A subcommittee of the Arkansas Legislative Council is scheduled to provide final reviewof the dicamba regulation on Tuesday. The plant board proposed on September 20 to bar spraying dicamba on row crops from April 16 to October 31, 2018, to reduce the risk of damage to neighboring fields. That followed an emergency ban this past June on application of the chemical on cotton and soybeans due to rising complaints of damage.
Monsanto, the world’s largest seed company, genetically engineered strains of cotton and soybeans to tolerate doses of dicamba. In requesting the injunction, the company said it “is presently losing sales each day the ban on in-crop use of dicamba herbicides remains in effect.” Growers have embraced dicamba as a potent new tool against invasive weeds that have developed resistance to other herbicides.
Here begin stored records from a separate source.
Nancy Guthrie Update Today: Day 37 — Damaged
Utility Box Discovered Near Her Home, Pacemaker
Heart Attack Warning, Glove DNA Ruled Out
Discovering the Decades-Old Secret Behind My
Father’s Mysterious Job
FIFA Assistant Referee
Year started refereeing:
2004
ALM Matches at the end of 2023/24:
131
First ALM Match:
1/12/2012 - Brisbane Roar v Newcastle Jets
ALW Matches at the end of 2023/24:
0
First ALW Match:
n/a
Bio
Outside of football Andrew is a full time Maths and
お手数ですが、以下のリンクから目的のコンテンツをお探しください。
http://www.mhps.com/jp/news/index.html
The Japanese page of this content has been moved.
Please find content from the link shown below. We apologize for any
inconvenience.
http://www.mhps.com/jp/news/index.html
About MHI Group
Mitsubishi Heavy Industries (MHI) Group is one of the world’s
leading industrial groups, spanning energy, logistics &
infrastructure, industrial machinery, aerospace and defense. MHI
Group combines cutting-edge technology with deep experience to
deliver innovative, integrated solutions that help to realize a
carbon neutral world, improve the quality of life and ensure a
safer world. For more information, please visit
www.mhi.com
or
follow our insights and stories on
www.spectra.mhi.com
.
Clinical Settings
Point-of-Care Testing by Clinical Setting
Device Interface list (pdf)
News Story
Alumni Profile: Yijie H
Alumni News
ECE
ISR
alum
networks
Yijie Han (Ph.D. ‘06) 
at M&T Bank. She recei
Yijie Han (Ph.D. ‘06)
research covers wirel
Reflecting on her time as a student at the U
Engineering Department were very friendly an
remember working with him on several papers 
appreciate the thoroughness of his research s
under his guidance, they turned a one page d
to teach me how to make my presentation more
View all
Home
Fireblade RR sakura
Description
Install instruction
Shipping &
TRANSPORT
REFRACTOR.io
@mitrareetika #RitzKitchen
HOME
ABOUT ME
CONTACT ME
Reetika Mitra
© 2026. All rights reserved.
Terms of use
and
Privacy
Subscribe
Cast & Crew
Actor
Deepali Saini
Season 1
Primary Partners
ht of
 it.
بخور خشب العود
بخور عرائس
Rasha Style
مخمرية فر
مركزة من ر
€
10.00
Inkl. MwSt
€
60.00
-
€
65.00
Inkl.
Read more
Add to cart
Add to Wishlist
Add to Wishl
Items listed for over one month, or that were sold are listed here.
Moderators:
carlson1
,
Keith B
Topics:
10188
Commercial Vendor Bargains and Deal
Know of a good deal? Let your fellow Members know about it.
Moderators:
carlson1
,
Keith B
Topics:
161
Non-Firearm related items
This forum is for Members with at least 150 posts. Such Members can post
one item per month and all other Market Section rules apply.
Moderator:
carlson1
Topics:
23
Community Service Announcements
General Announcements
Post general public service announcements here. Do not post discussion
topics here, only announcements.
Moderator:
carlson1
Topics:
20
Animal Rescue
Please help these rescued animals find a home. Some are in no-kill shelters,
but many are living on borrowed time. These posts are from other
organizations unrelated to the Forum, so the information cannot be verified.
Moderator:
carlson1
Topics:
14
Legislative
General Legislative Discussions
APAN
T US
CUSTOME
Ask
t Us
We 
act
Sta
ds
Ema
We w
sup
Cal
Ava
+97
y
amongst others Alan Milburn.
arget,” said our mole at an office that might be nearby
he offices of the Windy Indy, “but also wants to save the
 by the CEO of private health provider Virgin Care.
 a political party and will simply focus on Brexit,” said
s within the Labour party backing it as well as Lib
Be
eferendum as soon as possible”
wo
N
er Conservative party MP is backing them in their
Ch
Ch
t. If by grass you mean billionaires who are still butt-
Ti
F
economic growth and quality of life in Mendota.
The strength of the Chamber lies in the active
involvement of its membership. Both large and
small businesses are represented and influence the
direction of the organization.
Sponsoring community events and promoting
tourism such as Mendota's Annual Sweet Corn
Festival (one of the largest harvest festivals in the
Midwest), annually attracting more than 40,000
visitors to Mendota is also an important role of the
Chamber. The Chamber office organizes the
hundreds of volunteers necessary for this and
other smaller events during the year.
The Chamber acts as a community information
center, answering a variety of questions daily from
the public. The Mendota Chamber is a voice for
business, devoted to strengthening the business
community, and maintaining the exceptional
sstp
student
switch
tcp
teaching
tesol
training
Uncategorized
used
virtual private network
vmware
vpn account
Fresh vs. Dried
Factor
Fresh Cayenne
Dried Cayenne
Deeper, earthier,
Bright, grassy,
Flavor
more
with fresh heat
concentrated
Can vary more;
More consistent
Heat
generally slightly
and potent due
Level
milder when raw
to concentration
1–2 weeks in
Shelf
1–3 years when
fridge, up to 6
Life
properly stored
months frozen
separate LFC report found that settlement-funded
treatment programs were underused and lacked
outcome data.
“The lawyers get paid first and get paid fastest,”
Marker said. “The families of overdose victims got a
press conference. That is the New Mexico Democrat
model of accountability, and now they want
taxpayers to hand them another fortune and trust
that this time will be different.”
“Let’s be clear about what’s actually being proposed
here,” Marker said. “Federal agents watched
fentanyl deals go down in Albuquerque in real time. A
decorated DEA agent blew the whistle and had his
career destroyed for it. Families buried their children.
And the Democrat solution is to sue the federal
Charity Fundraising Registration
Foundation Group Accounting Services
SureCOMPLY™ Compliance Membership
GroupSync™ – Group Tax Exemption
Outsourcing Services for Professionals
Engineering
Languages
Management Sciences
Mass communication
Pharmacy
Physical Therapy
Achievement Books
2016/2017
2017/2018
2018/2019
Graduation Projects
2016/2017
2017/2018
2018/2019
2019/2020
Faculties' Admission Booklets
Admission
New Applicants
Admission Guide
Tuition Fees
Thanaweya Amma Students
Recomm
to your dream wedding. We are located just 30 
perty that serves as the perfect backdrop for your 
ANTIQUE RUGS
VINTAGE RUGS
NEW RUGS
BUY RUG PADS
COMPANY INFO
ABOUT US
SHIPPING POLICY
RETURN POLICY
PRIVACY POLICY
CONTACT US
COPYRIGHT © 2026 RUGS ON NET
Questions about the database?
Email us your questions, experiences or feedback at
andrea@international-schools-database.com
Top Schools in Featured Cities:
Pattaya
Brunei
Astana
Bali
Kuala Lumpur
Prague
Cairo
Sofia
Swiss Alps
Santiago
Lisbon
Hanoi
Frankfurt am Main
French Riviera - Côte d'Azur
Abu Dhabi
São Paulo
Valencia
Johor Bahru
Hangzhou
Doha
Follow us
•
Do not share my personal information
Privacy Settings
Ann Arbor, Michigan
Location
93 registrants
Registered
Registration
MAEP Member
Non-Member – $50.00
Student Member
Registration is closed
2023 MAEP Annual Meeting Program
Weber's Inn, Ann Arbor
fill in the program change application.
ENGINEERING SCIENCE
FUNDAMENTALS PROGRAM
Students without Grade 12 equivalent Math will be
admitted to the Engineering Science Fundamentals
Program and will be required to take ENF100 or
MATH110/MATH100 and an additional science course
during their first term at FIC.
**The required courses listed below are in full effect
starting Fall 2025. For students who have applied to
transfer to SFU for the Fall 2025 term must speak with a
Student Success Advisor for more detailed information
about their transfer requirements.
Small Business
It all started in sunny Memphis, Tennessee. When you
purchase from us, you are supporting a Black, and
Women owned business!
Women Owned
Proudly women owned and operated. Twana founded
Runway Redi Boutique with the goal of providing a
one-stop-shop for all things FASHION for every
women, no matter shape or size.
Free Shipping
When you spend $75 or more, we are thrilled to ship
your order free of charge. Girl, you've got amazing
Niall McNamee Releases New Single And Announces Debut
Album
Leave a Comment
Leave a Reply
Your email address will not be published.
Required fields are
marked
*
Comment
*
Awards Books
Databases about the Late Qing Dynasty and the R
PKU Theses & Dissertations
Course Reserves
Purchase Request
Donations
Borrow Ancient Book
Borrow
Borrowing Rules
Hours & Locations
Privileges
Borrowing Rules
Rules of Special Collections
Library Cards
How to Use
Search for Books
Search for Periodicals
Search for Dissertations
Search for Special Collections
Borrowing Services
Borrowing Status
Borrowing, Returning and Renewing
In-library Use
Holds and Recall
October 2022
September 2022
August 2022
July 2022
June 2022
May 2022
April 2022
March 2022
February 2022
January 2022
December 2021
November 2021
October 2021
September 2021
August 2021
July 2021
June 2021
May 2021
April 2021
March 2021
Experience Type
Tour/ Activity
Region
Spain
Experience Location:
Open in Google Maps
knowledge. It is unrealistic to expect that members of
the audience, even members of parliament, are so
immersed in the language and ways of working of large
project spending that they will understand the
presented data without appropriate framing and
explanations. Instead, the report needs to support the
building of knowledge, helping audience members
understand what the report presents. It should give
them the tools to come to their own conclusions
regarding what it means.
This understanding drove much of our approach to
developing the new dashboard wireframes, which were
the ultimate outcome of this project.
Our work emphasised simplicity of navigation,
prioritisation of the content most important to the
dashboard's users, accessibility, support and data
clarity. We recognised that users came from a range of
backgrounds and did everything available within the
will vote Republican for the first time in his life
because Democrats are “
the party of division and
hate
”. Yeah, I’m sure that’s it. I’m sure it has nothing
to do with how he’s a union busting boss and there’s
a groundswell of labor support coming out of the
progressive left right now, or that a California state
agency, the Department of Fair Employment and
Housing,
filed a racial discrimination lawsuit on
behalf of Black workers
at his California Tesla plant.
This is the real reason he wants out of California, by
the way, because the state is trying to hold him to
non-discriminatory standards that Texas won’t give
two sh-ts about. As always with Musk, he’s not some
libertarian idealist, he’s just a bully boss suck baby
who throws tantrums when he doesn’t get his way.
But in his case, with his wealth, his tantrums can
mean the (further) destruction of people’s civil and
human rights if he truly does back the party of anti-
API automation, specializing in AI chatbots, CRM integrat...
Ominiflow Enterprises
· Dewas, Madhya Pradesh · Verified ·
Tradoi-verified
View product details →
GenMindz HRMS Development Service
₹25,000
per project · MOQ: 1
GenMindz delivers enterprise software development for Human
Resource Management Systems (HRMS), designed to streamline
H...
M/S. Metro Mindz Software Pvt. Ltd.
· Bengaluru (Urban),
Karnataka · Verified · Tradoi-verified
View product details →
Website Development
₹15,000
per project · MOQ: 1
But there are complaints that the low-volatility formulations of dicamba used in conjunction with the crops may evaporate and drift as a mist onto susceptible crops nearby.
In an “open letter” to farmers, Monsanto says it expects to double its sales of dicamba-tolerant cotton and soybean seeds for 2018 crops, enough to plant 58 million acres. Robb Fraley, the company’s chief technical officer, said in 91% of the cases it investigated, crop damage was due to improper application — errors such as wrong nozzles, incorrect spray pressure, or wrong boom height. “Recent data from BASF also indicates that illegal use of older higher-volatility dicamba formulations was likely a significant factor this season, particularly in Arkansas,” said Fraley.